1. 12689 POINTS
    Ted Ratliff
    Owner, SFS Associates,
    An annuity by itself is only worth the paper it is printed on.  It is your money that funds it and makes it valuable.  With an annuity, you place your money with the insurance company, they invest it and pay you interest on the money.  An annuity is only "worth" what you put into it plus interest.
    Answered on May 26, 2013
  2. 0 POINTS
    David RacichPRO
    Fountain Hills, Arizona
    Annuities are insurance products (with variable annuities are insurance products and a security.) Non-qualified annuities feature tax deferral. The deposits in annuities can be credited with an interest rate, an indices (domestic and/or foreign) or equities/bonds in separate sub accounts in variable annuities. Your deposits and the credited performance are tied to the value of you annuity account. 
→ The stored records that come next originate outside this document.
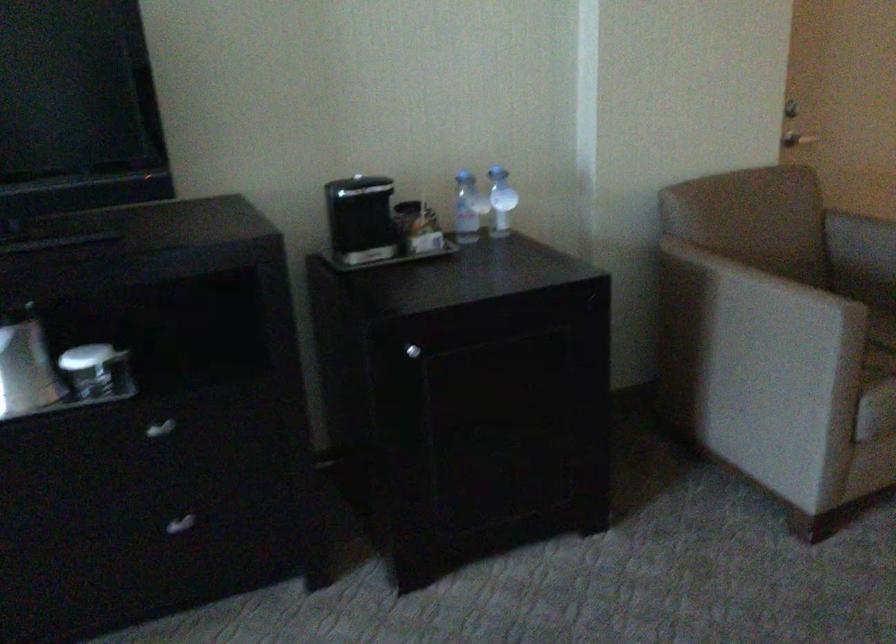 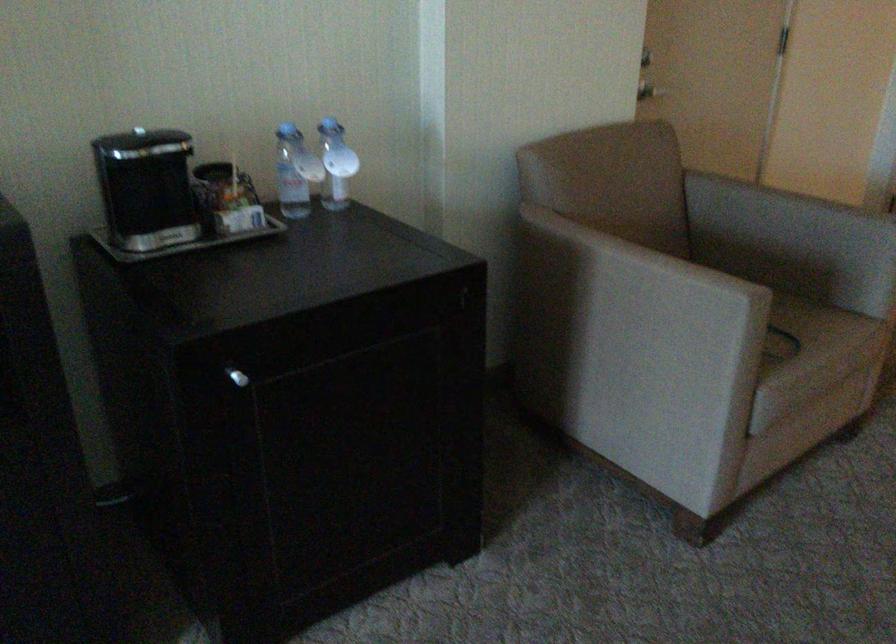 In the second image, find the point that corresponds to point 748,303 in the first image.

(631, 283) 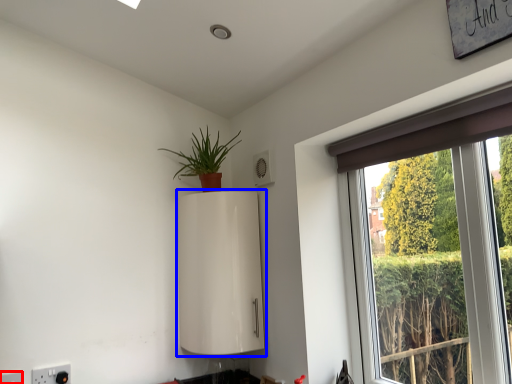 Question: Which object is closer to the camera taking this photo, electric outlet (highlighted by a red box) or appliance (highlighted by a blue box)?

Choices:
 (A) electric outlet
 (B) appliance

Answer: (A) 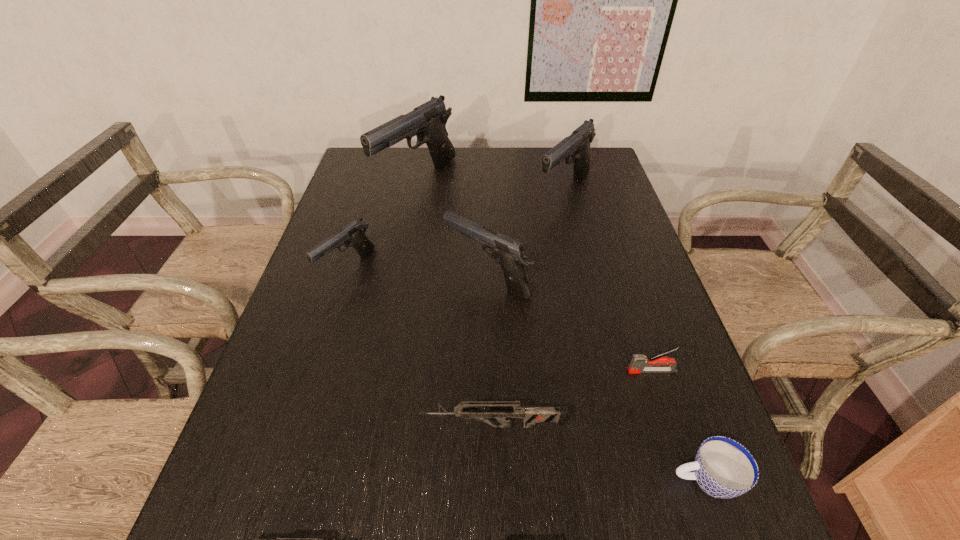 In order to click on free space between the tallest object and the fourth tallest gun in this screenshot , I will do [x=382, y=224].

Identify the location of free space between the smallest black gun and the tallest gun. (382, 224).

At what (x,y) coordinates should I click in order to perform the action: click on empty location between the fifth farthest object and the second biggest black gun. Please return your answer as a coordinate pair (x, y). Looking at the image, I should click on (608, 281).

This screenshot has width=960, height=540. Identify the location of free space between the smallest black gun and the second shortest object. (526, 374).

Find the location of `free space between the fifth farthest object and the fourth shortest gun`. free space between the fifth farthest object and the fourth shortest gun is located at coordinates (570, 325).

Identify the location of unoccupied position between the gray stapler and the second nearest object. This screenshot has width=960, height=540. (679, 426).

Identify the location of the closest object relative to the biggest black gun. (353, 235).

Identify which object is the sixth nearest to the third tallest object. Please provide its 2D coordinates. Your answer should be formatted as a tuple, i.e. [(x, y)], where the tuple contains the x and y coordinates of a point satisfying the conditions above.

[(723, 468)]

Identify which gun is the third nearest to the nearest object. Please provide its 2D coordinates. Your answer should be formatted as a tuple, i.e. [(x, y)], where the tuple contains the x and y coordinates of a point satisfying the conditions above.

[(353, 235)]

Identify the location of the second closest gun relative to the second biggest black gun. (428, 121). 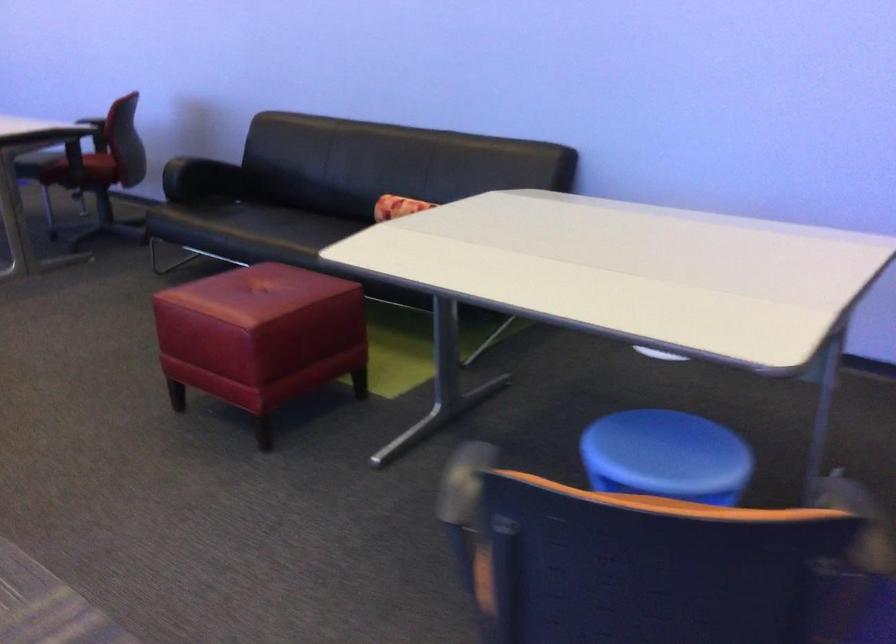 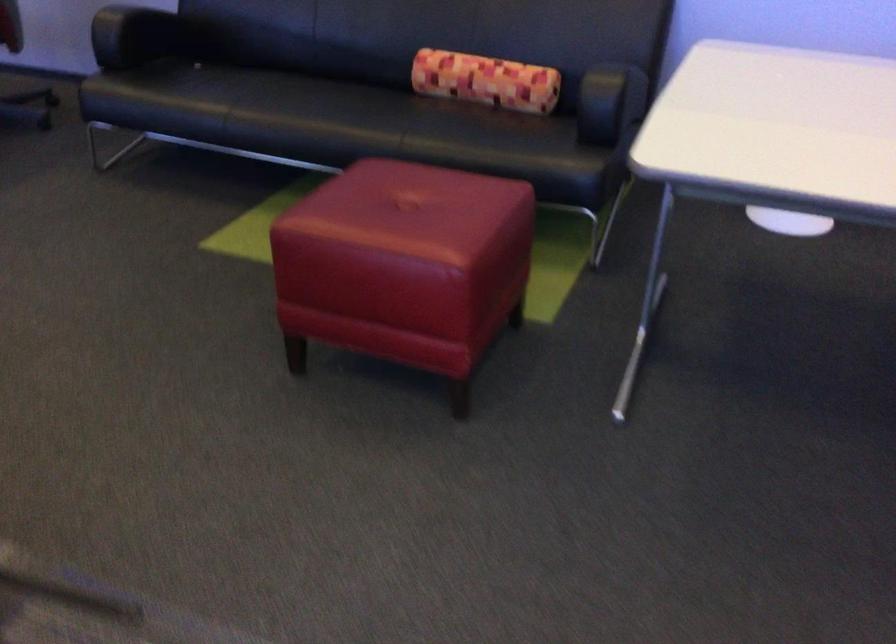 Which direction would the cameraman need to move to produce the second image?

The cameraman walked toward left, forward. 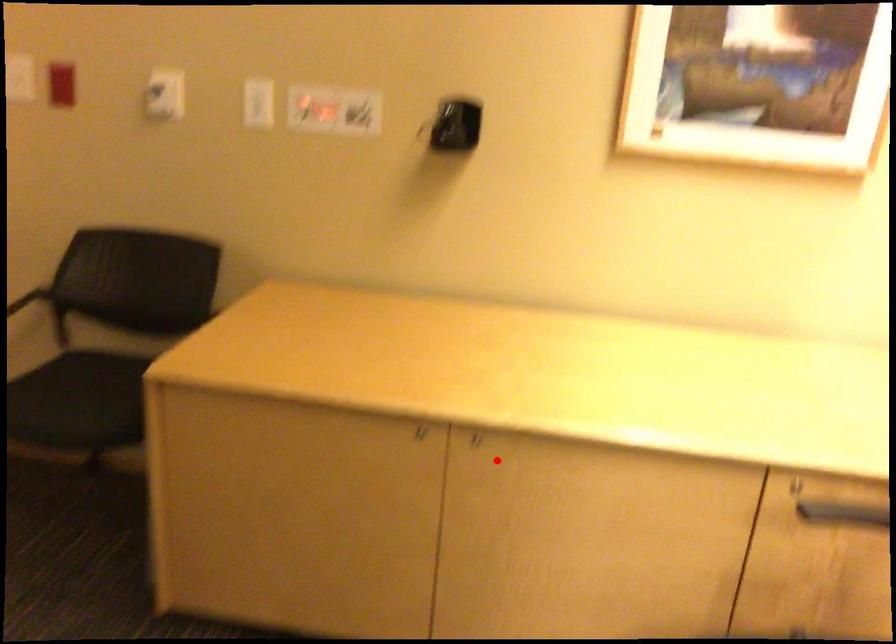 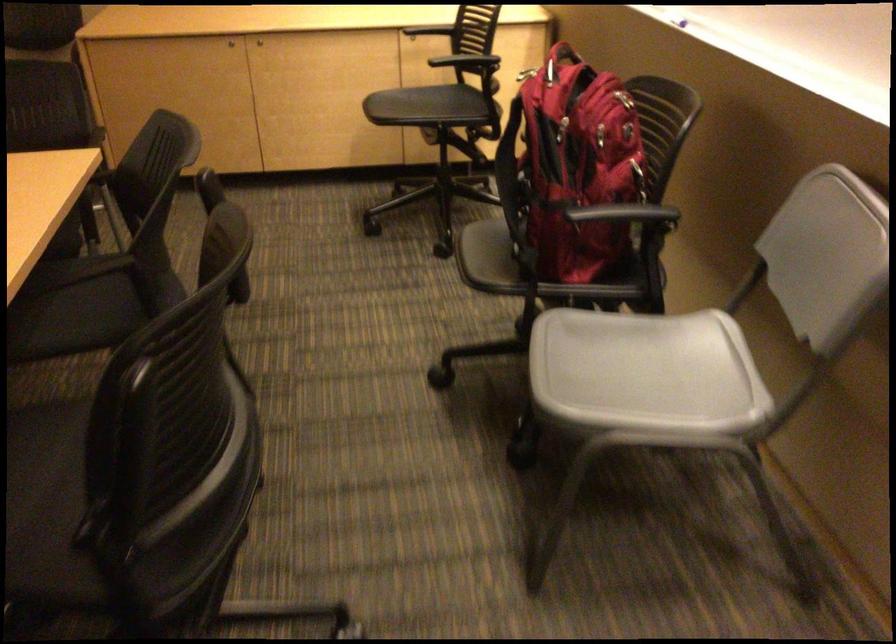 Find the pixel in the second image that matches the highlighted location in the first image.

(259, 41)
    Answered on May 26, 2013
  3. 37376 POINTS
    David G. Pipes, CLU®, RICP®
    Business Development Officer, T.D. McNeil Insurance Services, Fresno, California
    This is a very important issue because many people buy annuities to increase their return on deposits. An annuity has a current value. The annuity can be surrendered for that value minus any surrender charges that might be applicable (these are detailed in the contract.) Once the annuity has commenced paying monthly payments to the annuitant it cannot be surrendered under most circumstances.